When our client told us about this event after the fact, we told him that this didn’t sound kosher at all. We went to McAfee’s site and downloaded several of their free antivirus utilities, burnt them to CD, gave him the CD, and told him the sequence to run the utilities. We also told him to install McAfee or Norton antivirus immediately after having run the McAfee utilities.

Our client did not disconnect his computer from the network before he started running the McAfee utilities. As soon as he started running the McAfee Stinger utility, he got another call from New Delhi, India. Clearly, the scam involved installing spyware that alerted the scammers to the attempt to really clean the computer.

This time, the caller claimed that his company was not only a Microsoft Partner, but also a McAfee and Norton Partner.
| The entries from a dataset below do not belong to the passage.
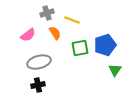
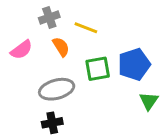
gray ellipse: (39, 62) -> (57, 89), moved
black cross: (38, 85) -> (52, 123), moved

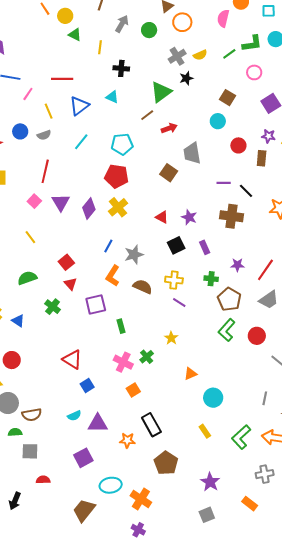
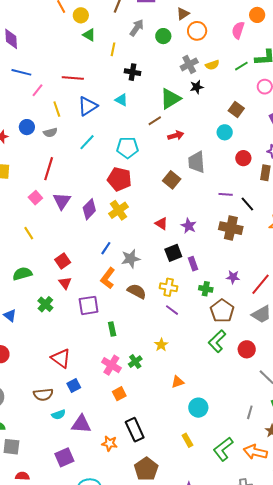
purple rectangle: (205, 247) -> (193, 264), moved
brown semicircle: (32, 415) -> (43, 395), moved

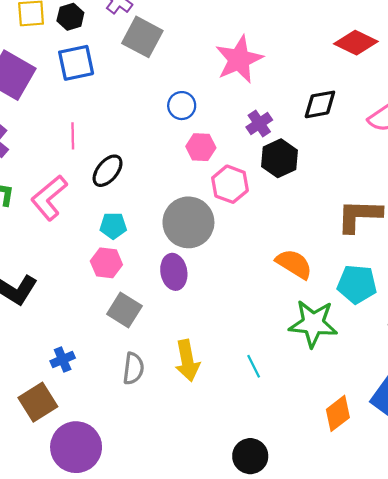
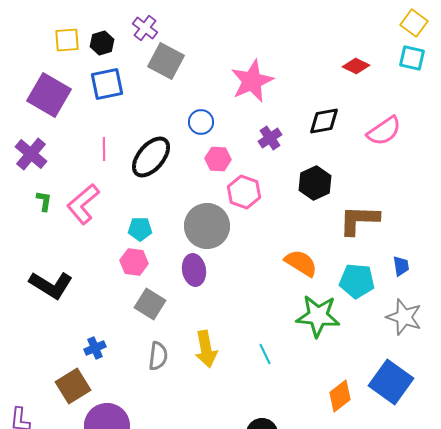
red diamond: (356, 43) -> (356, 66), size x0.7
black hexagon: (279, 158) -> (315, 183), moved
black ellipse: (108, 171) -> (151, 157), moved, size x1.4

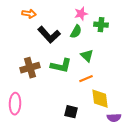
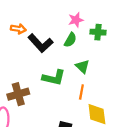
orange arrow: (29, 14) -> (18, 29), moved
brown cross: (30, 68) -> (18, 94), moved
orange line: (86, 79) -> (81, 92), turned -56

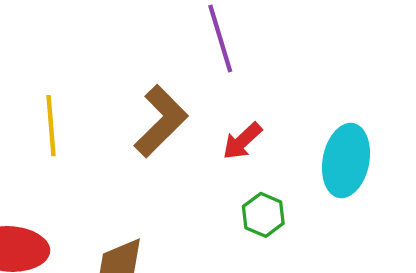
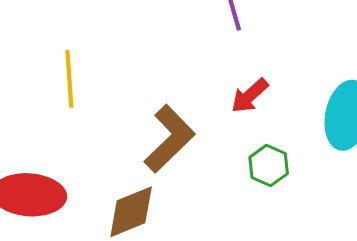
brown L-shape: (161, 121) -> (170, 139), moved

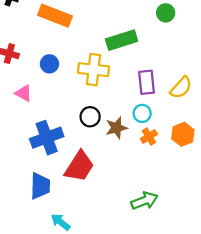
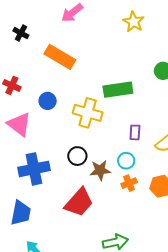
purple rectangle: (147, 82) -> (135, 132), size x0.7
pink triangle: (24, 93) -> (19, 124), size x1.5
red trapezoid: (79, 166) -> (79, 202), moved

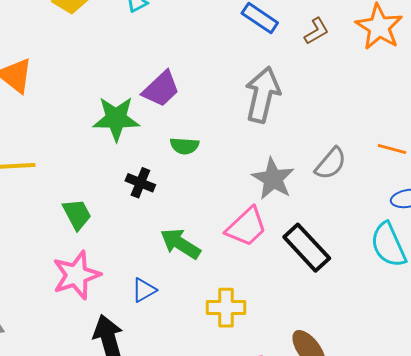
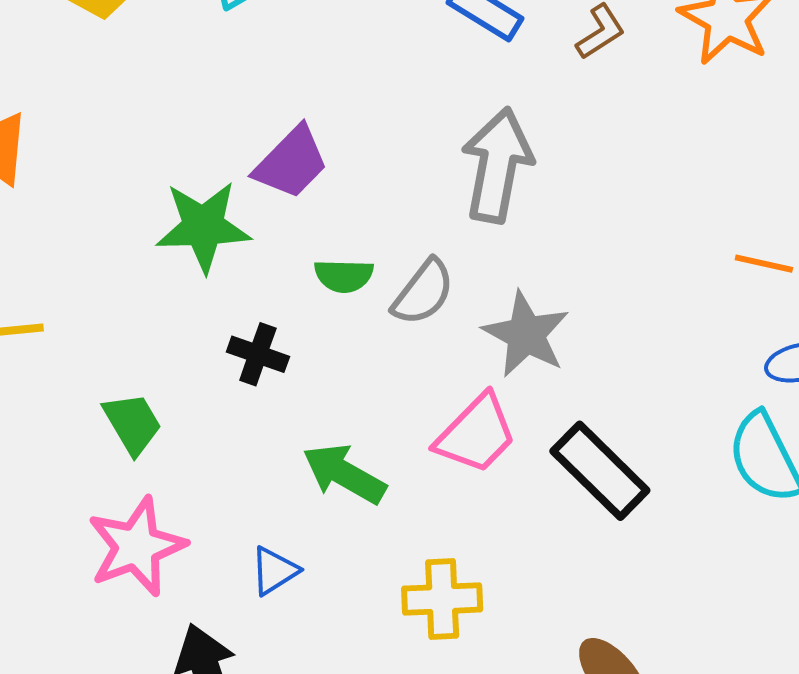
gray semicircle: (331, 164) -> (423, 292), moved

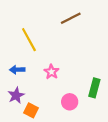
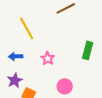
green rectangle: (94, 88) -> (88, 50), moved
The caller assured him that the only way to truly and finally get the polymorphic viruses off his computers was to pay $250 per computer, plus $75 to have them install Norton Antivirus remotely. He paid them $575. He saw them take over his computers, installing and running things remotely off of his Verizon FiOS connection. He said they spent over three hours to remove over 22,000 things from two of his computers.

Clearly our client was overly gullible and should now contact his credit card company and the police to report the fraud.

This kind of scam has been reported elsewhere. Three examples:

What is particularly troubling is that, as the Blackpool Gazette story indicates, these scammers often target certain geographical areas (area codes). If this is the first example of this scam we’ve heard of in Delaware, will others in Delaware receive similar calls?